THE DATA:
■ ■ ■ ■

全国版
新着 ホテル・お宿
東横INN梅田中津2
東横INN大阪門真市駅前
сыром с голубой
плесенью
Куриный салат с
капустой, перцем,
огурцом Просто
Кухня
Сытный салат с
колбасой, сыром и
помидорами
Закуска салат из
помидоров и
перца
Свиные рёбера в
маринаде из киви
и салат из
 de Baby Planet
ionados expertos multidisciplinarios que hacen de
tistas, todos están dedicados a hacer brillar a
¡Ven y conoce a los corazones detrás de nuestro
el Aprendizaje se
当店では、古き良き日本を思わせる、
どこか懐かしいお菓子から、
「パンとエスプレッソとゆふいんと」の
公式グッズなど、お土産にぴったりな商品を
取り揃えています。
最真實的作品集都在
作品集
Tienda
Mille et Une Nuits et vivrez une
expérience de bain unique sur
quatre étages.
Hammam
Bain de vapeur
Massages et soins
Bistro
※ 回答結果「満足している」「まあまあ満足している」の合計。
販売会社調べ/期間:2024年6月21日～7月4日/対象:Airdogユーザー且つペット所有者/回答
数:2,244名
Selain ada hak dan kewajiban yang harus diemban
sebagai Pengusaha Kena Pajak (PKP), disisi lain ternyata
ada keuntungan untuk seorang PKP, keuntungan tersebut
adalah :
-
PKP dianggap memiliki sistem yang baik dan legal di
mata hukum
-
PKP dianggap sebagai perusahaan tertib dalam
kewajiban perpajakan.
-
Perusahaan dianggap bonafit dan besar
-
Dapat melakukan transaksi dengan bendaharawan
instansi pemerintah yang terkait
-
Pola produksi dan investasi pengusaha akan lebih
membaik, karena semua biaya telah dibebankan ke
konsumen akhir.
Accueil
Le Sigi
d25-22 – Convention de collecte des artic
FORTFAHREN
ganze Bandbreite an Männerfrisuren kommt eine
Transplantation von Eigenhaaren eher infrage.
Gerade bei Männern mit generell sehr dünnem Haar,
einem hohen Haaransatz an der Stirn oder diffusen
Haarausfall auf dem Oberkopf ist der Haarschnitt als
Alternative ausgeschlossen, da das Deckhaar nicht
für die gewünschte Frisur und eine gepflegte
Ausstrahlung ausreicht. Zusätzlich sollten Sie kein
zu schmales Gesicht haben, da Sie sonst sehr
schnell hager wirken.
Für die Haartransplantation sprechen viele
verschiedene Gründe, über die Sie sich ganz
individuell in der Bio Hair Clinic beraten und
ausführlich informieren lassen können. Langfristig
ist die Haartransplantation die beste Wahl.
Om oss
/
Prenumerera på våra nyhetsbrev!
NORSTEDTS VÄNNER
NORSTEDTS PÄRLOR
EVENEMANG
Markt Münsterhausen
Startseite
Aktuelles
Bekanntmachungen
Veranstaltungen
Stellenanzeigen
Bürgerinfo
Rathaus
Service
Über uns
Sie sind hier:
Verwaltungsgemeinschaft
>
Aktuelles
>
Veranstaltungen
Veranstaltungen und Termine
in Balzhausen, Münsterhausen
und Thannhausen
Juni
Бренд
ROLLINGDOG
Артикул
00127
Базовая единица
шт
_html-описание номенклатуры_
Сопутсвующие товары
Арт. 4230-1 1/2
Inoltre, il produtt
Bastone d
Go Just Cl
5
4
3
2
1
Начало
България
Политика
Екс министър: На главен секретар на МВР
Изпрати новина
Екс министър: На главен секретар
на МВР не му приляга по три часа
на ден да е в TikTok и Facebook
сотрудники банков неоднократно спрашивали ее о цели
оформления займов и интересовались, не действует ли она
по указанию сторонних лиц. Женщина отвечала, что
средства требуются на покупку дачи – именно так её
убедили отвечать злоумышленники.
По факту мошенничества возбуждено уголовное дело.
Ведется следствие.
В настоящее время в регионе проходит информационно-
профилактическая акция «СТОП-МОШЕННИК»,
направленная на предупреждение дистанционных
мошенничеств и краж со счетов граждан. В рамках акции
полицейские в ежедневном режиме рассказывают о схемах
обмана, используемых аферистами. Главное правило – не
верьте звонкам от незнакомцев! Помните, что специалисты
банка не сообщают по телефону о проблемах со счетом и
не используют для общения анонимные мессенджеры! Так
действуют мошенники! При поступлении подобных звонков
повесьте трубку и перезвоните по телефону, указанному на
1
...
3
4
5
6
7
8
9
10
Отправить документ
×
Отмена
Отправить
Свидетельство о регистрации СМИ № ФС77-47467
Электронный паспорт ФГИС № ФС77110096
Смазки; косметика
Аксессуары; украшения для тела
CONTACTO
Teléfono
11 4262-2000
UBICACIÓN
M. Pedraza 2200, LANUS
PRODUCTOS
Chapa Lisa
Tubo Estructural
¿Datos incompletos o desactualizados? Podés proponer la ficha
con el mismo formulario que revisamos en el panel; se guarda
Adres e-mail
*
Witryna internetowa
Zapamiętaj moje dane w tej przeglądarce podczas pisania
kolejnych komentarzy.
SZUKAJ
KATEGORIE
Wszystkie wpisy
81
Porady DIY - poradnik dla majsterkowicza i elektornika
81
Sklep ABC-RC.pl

■ ■ ■ ■

TASK PROMPT:
Write out each line exactly, starting with the line that contains "Tubo Estructural" and stopping after the last line of the data.

ANSWER BOX:
Tubo Estructural
¿Datos incompletos o desactualizados? Podés proponer la ficha
con el mismo formulario que revisamos en el panel; se guarda
Adres e-mail
*
Witryna internetowa
Zapamiętaj moje dane w tej przeglądarce podczas pisania
kolejnych komentarzy.
SZUKAJ
KATEGORIE
Wszystkie wpisy
81
Porady DIY - poradnik dla majsterkowicza i elektornika
81
Sklep ABC-RC.pl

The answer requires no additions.